Medications in Mexico: The Growth and Distribution of Pharmacies in Ciudad Juárez, Chihuahua, Mexico from 1996-2011  [PDF]
Patricia J. Boda
International Journal of Geosciences (IJG) , 2013, DOI: 10.4236/ijg.2013.46A2008
Abstract:

US pharmacies tend to be located at intersections of major cross streets throughout a city, while in the case of Mexican border cities pharmacies are clustered close to US-Mexico border crossings.
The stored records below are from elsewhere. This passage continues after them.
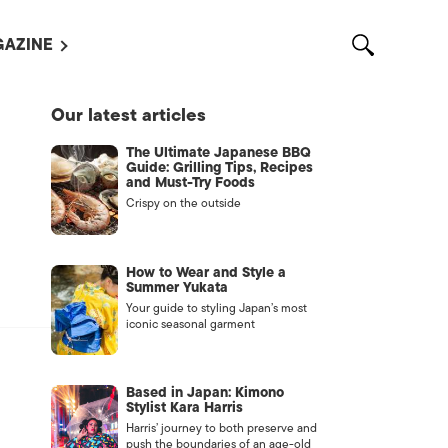
AZINE
L MAGAZINES
Our latest articles
OUT US
The Ultimate Japanese BBQ
VERTISE WITH US /
Guide: Grilling Tips, Recipes
告募集
and Must-Try Foods
Crispy on the outside
NTACT US
ASSIFIEDS
How to Wear and Style a
Summer Yukata
Your guide to styling Japan’s most
iconic seasonal garment
Based in Japan: Kimono
Stylist Kara Harris
Harris’ journey to both preserve and
OTHER
push the boundaries of an age-old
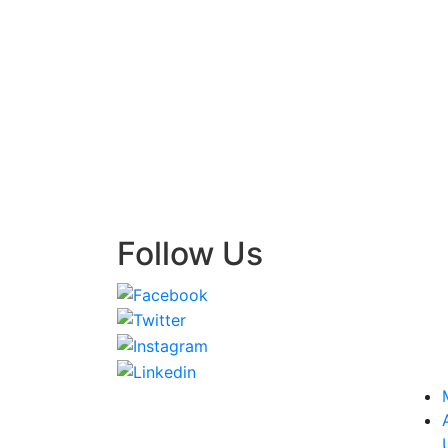
Follow Us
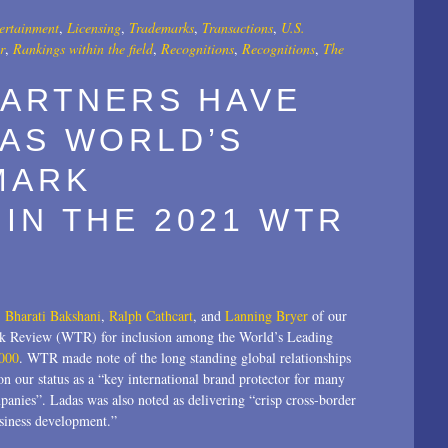
ertainment
,
Licensing
,
Trademarks
,
Transactions
,
U.S.
r
,
Rankings within the field
,
Recognitions
,
Recognitions
,
The
PARTNERS HAVE
 AS WORLD’S
MARK
IN THE 2021 WTR
,
Bharati Bakshani
,
Ralph Cathcart
, and
Lanning Bryer
of our
rk Review (WTR) for inclusion among the World’s Leading
000
. WTR made note of the long standing global relationships
n our status as a “key international brand protector for many
panies”. Ladas was also noted as delivering “crisp cross-border
usiness development.”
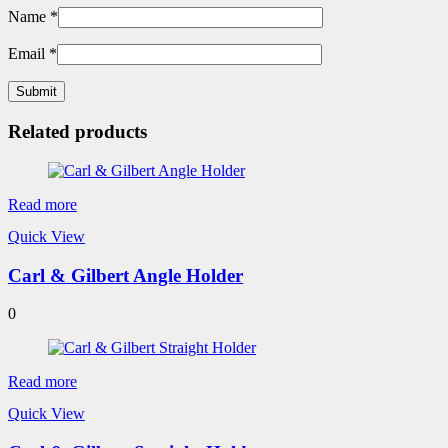
Name
*
Email
*
Related products
Read more
Quick View
Carl & Gilbert Angle Holder
0
Read more
Quick View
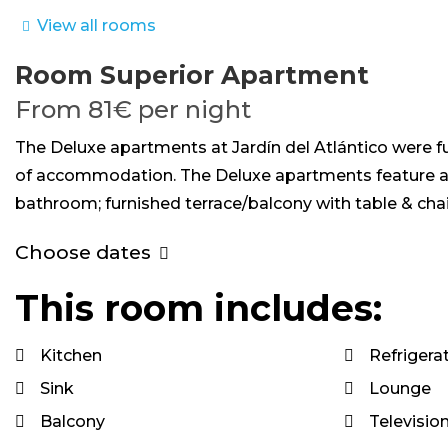
View all rooms
Room
Superior Apartment
From
81€
per night
The Deluxe apartments at Jardín del Atlántico were f
of accommodation. The Deluxe apartments feature a fu
bathroom; furnished terrace/balcony with table & ch
Choose dates
This room includes:
Kitchen
Refrigera
Sink
Lounge
Balcony
Televisio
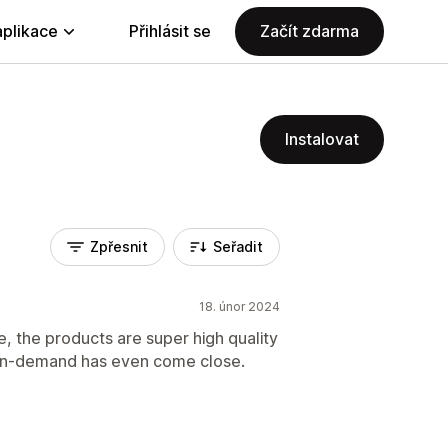
aplikace
Přihlásit se
Začít zdarma
Instalovat
Zpřesnit
Seřadit
18. únor 2024
e, the products are super high quality
 on-demand has even come close.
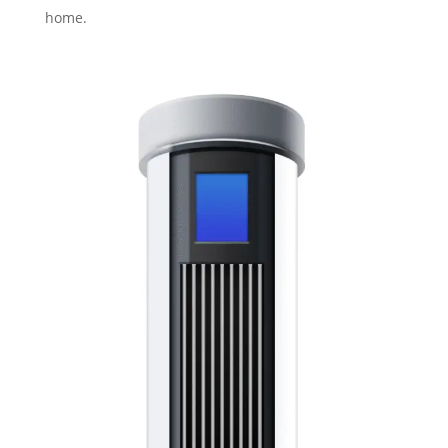
home.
Presumably this is due to the volume of US clients who frequent the pharmacies. Although the precise number of border crossings to purchase medications is unclear, it is thought to be significant. In the past, patient-based surveys were the primary source for information regarding US residents crossing the border into Mexico for prescription medications. The current study examines the distribution of pharmacies throughout Ciudad Juárez, Chihuahua, Mexico, recording the change in the number of pharmacies over a 15-year period and suggesting the scale of US residents who use Mexican pharmacies. Field research was conducted in 1996 and 2011. Maps showing the location of pharmacies for these two years indicate a clustering of pharmacies within one and one-half miles of the city’s two principal border-crossings between the United States and Mexico. Provider-based surveys revealed that the majority of patients who use pharmacies closest to the border were US residents.